Dataset excerpts:
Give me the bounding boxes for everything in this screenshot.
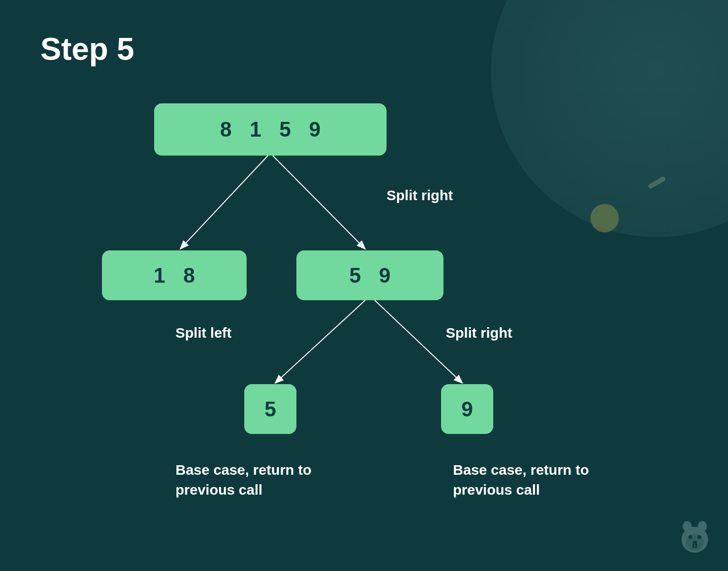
- background-dot: [590, 204, 619, 232]
- root-value-0: 8: [220, 118, 231, 141]
- right-child-value-1: 9: [379, 264, 390, 287]
- split-right-label-2: Split right: [446, 325, 512, 341]
- svg-point-10: [698, 535, 701, 539]
- svg-point-13: [692, 541, 697, 543]
- split-left-label: Split left: [175, 325, 231, 341]
- svg-line-1: [180, 156, 268, 249]
- leaf-right-box: 9: [441, 384, 493, 434]
- left-child-box: 1 8: [102, 250, 247, 300]
- svg-line-4: [375, 300, 462, 383]
- leaf-left-value: 5: [265, 397, 276, 421]
- svg-rect-11: [692, 543, 694, 548]
- svg-point-9: [688, 535, 692, 539]
- base-case-right-caption: Base case, return to previous call: [453, 460, 605, 500]
- leaf-left-box: 5: [244, 384, 296, 434]
- svg-line-2: [273, 156, 365, 249]
- root-array-box: 8 1 5 9: [154, 103, 387, 156]
- root-value-2: 5: [279, 118, 291, 141]
- right-child-value-0: 5: [350, 264, 361, 287]
- left-child-value-0: 1: [154, 264, 165, 287]
- svg-rect-12: [695, 543, 697, 548]
- left-child-value-1: 8: [184, 264, 195, 287]
- right-child-box: 5 9: [296, 250, 443, 300]
- step-title: Step 5: [40, 31, 134, 67]
- background-circle: [491, 0, 728, 237]
- split-right-label-1: Split right: [387, 187, 453, 203]
- root-value-3: 9: [309, 118, 320, 141]
- base-case-left-caption: Base case, return to previous call: [175, 460, 327, 500]
- svg-line-3: [275, 300, 365, 383]
- root-value-1: 1: [250, 118, 261, 141]
- leaf-right-value: 9: [461, 397, 473, 421]
- beaver-logo-icon: [676, 519, 714, 557]
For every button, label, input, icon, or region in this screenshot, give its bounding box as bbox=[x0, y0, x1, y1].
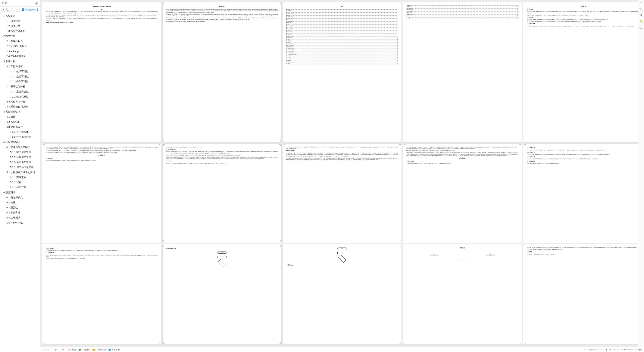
toc-item[interactable]: 3.4 系统流程和逻辑 bbox=[0, 104, 40, 109]
page-thumb-1[interactable]: 停车场微信小程序的设计与实现 摘要 随着信息技术在管理上越来越深入而广泛的应用，… bbox=[42, 2, 161, 142]
toc-list[interactable]: ⌄1 系统概述1.1 研究背景1.2 研究目的1.3 系统设计思想⌄2 相关技术… bbox=[0, 13, 40, 352]
page-thumb-10[interactable]: 3.1.1 技术可行性 本停车场微信小程序采用SSM框架，JAVA作为开发语言，… bbox=[523, 144, 642, 243]
spell-check-button[interactable]: 拼写检查 bbox=[68, 348, 76, 351]
toc-item[interactable]: 5.1.1 车主信息管理 bbox=[0, 150, 40, 155]
history-icon[interactable]: 🕐 bbox=[639, 26, 643, 29]
zoom-control[interactable]: ▦ ▤ ▭ − + 45% bbox=[605, 348, 642, 351]
page-thumb-11[interactable]: 3.2.2 数据完整性 （1）对于数据完整性的需求来讲，防止用户信息不完整的情况… bbox=[42, 244, 161, 344]
toc-item[interactable]: ⌄5.2 小程序用户模块的实现 bbox=[0, 170, 40, 175]
settings-icon[interactable]: ⚙ bbox=[639, 14, 643, 17]
page-thumb-2[interactable]: Abstract With the deepening and extensiv… bbox=[162, 2, 282, 142]
toc-item[interactable]: ⌄2 相关技术 bbox=[0, 34, 40, 39]
page-thumb-3[interactable]: 目录 1 系统概述11.1 研究背景11.2 研究目的11.3 系统设计思想12… bbox=[283, 2, 402, 142]
toc-item[interactable]: ⌄4 系统概要设计 bbox=[0, 109, 40, 114]
toc-item[interactable]: ⌄3 系统分析 bbox=[0, 59, 40, 64]
page-indicator[interactable]: 页：1/32 bbox=[42, 348, 50, 351]
chevron-down-icon[interactable]: ⌄ bbox=[4, 171, 6, 174]
toc-item[interactable]: ⌄3.1 可行性分析 bbox=[0, 64, 40, 69]
toc-item[interactable]: 3.1.3 操作可行性 bbox=[0, 79, 40, 84]
chevron-down-icon[interactable]: ⌄ bbox=[1, 191, 4, 194]
toc-item[interactable]: 2.4 SSM 框架简介 bbox=[0, 54, 40, 59]
chevron-down-icon[interactable]: ⌄ bbox=[4, 85, 6, 88]
toc-item[interactable]: 2.2 MYSQL 数据库 bbox=[0, 44, 40, 49]
toc-item[interactable]: ⌄4.3.数据库设计 bbox=[0, 125, 40, 130]
toc-item[interactable]: 4.1 概述 bbox=[0, 114, 40, 119]
close-icon[interactable]: ✕ bbox=[35, 2, 38, 5]
section-head: 2.2 MYSQL 数据库 bbox=[166, 148, 278, 150]
chevron-down-icon[interactable]: ⌄ bbox=[4, 65, 6, 68]
chevron-down-icon[interactable]: ⌄ bbox=[4, 125, 6, 129]
toc-item[interactable]: 6.2 特性 bbox=[0, 200, 40, 205]
proof-button[interactable]: 文档校对 bbox=[78, 348, 90, 351]
view-mode-icon[interactable]: ▤ bbox=[609, 348, 612, 351]
toc-item[interactable]: 4.3.1 数据库实体 bbox=[0, 129, 40, 135]
toc-item[interactable]: 3.1.2 经济可行性 bbox=[0, 74, 40, 79]
toc-item[interactable]: 6.6 可用性测试 bbox=[0, 220, 40, 226]
toc-item[interactable]: ⌄6 系统测试 bbox=[0, 190, 40, 195]
chevron-down-icon[interactable]: ⌄ bbox=[1, 141, 4, 144]
zoom-out-icon[interactable]: − bbox=[617, 348, 620, 351]
page-thumb-15[interactable]: 概念上理解，测试是一个试图发现程序错误的过程。测试是软件开发中重要的一部分，它可… bbox=[523, 244, 642, 344]
level-icon[interactable]: ⬚ bbox=[6, 8, 10, 12]
chevron-down-icon[interactable]: ⌄ bbox=[1, 110, 4, 113]
arch-diagram: 客户端 Web服务器 bbox=[406, 253, 518, 256]
toc-item[interactable]: 5.2.2 停车场信息管理 bbox=[0, 165, 40, 170]
toc-item[interactable]: 3.2.2 数据完整性 bbox=[0, 94, 40, 99]
page-thumb-5[interactable]: 1 系统概述 1.1 研究背景 如今互联网高速发展，网络遍布全球，通过互联网发布… bbox=[523, 2, 642, 142]
page-thumb-8[interactable]: DCloud公司拥有800万开发者用户，几十万应用案例和12亿手机端月活用户，基… bbox=[283, 144, 402, 243]
page-thumb-14[interactable]: 执行过程 客户端 Web服务器 数据库 bbox=[403, 244, 522, 344]
page-thumb-7[interactable]: 目前微信还在持续健康发展。目前小程序已经覆盖了许多领域。现在还支持 uni-ap… bbox=[162, 144, 282, 243]
protect-button[interactable]: 文档未保护 bbox=[92, 348, 106, 351]
collapse-icon[interactable]: ▾ bbox=[2, 8, 5, 12]
body-text: 随着信息技术在管理上越来越深入而广泛的应用，管理信息系统的实施在技术上已逐步成熟… bbox=[46, 11, 158, 14]
word-count[interactable]: 字数：11340 bbox=[53, 348, 65, 351]
zoom-slider[interactable] bbox=[622, 349, 633, 350]
toc-item[interactable]: 3.1.1 技术可行性 bbox=[0, 69, 40, 74]
expand-icon[interactable]: + bbox=[11, 8, 15, 12]
page-title: 1 系统概述 bbox=[527, 5, 639, 7]
toc-item[interactable]: 6.4 测试方法 bbox=[0, 210, 40, 215]
smart-toc-button[interactable]: ✦ 智能识别目录 bbox=[22, 8, 39, 11]
toc-item[interactable]: 5.2.3 停车订单 bbox=[0, 185, 40, 190]
toc-item[interactable]: 5.2.2 我的 bbox=[0, 180, 40, 185]
toc-item[interactable]: 5.2.1 商家审核 bbox=[0, 175, 40, 180]
toc-item[interactable]: 6.3 重要性 bbox=[0, 205, 40, 210]
cloud-button[interactable]: 内容备份 bbox=[108, 348, 120, 351]
toc-item[interactable]: 5.1.3 预约停车管理 bbox=[0, 160, 40, 165]
page-thumb-4[interactable]: 6.3 重要性216.4 测试方法226.5 功能测试226.6 可用性测试23… bbox=[403, 2, 522, 142]
toc-item[interactable]: 6.5 功能测试 bbox=[0, 215, 40, 220]
toc-item[interactable]: 1.3 系统设计思想 bbox=[0, 29, 40, 34]
toc-item[interactable]: 4.3.2 数据库设计表 bbox=[0, 135, 40, 140]
toc-item[interactable]: 1.2 研究目的 bbox=[0, 24, 40, 29]
zoom-in-icon[interactable]: + bbox=[634, 348, 637, 351]
toc-item[interactable]: 6.1 概念和意义 bbox=[0, 195, 40, 200]
toc-item[interactable]: ⌄5.1 管理员模块的实现 bbox=[0, 145, 40, 150]
toc-item[interactable]: 5.1.2 商家信息管理 bbox=[0, 155, 40, 160]
page-thumb-13[interactable]: 开始 输入注册信息 4.2 系统结构 bbox=[283, 244, 402, 344]
shrink-icon[interactable]: − bbox=[16, 8, 20, 12]
toc-item[interactable]: 3.2.1 系统安全性 bbox=[0, 89, 40, 94]
toc-item[interactable]: 2.3 uni-app bbox=[0, 49, 40, 54]
bookmark-icon[interactable]: ☰ bbox=[639, 2, 643, 5]
ai-icon[interactable]: ✨ bbox=[639, 20, 643, 23]
page-thumb-6[interactable]: 目标的设计系统平衡速度容易。系统开发者一定要系统的分析系统的功能结构，分析系统功… bbox=[42, 144, 161, 243]
toc-item[interactable]: ⌄1 系统概述 bbox=[0, 14, 40, 19]
view-mode-icon[interactable]: ▦ bbox=[605, 348, 608, 351]
view-mode-icon[interactable]: ▭ bbox=[613, 348, 616, 351]
zoom-value[interactable]: 45% bbox=[638, 348, 642, 351]
chevron-down-icon[interactable]: ⌄ bbox=[1, 60, 4, 63]
chevron-down-icon[interactable]: ⌄ bbox=[4, 146, 6, 149]
toc-item[interactable]: 2.1 微信小程序 bbox=[0, 39, 40, 44]
chevron-down-icon[interactable]: ⌄ bbox=[1, 35, 4, 38]
toc-item[interactable]: 4.2 系统结构 bbox=[0, 119, 40, 125]
more-menu-icon[interactable] bbox=[633, 345, 636, 346]
page-grid[interactable]: 停车场微信小程序的设计与实现 摘要 随着信息技术在管理上越来越深入而广泛的应用，… bbox=[40, 0, 644, 346]
toc-item[interactable]: ⌄3.2 系统性能分析 bbox=[0, 84, 40, 89]
toc-item[interactable]: 3.3 系统界面分析 bbox=[0, 99, 40, 104]
toc-item[interactable]: 1.1 研究背景 bbox=[0, 19, 40, 24]
toc-item[interactable]: ⌄5 系统详细实现 bbox=[0, 140, 40, 145]
search-icon[interactable]: 🔍 bbox=[639, 8, 643, 11]
chevron-down-icon[interactable]: ⌄ bbox=[1, 15, 4, 18]
page-thumb-9[interactable]: 本停车场微信小程序是一种比较典型的互联网应用，同时也是目前一个比较热门的应用。任… bbox=[403, 144, 522, 243]
page-thumb-12[interactable]: 3.4 系统流程和逻辑 开始 输入用户信息 bbox=[162, 244, 282, 344]
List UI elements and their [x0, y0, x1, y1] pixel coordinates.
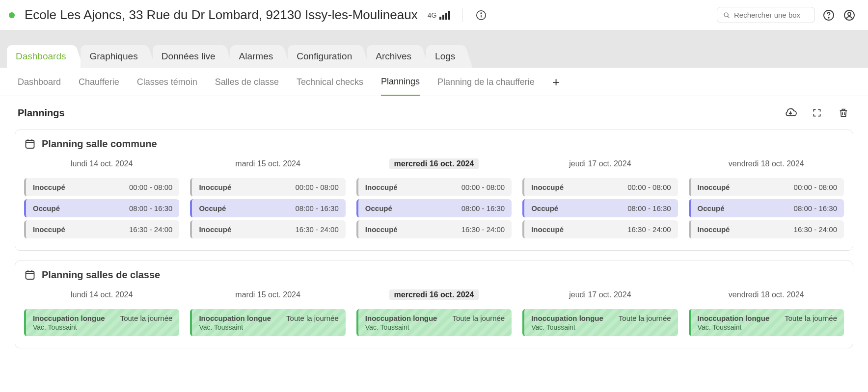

What is expected:
Copy every line of the entries above in which "系统结构" occurs.

Solution for this problem:
page-thumb-13[interactable]: 开始 输入注册信息 4.2 系统结构 bbox=[283, 244, 402, 344]
toc-item[interactable]: 4.2 系统结构 bbox=[0, 119, 40, 125]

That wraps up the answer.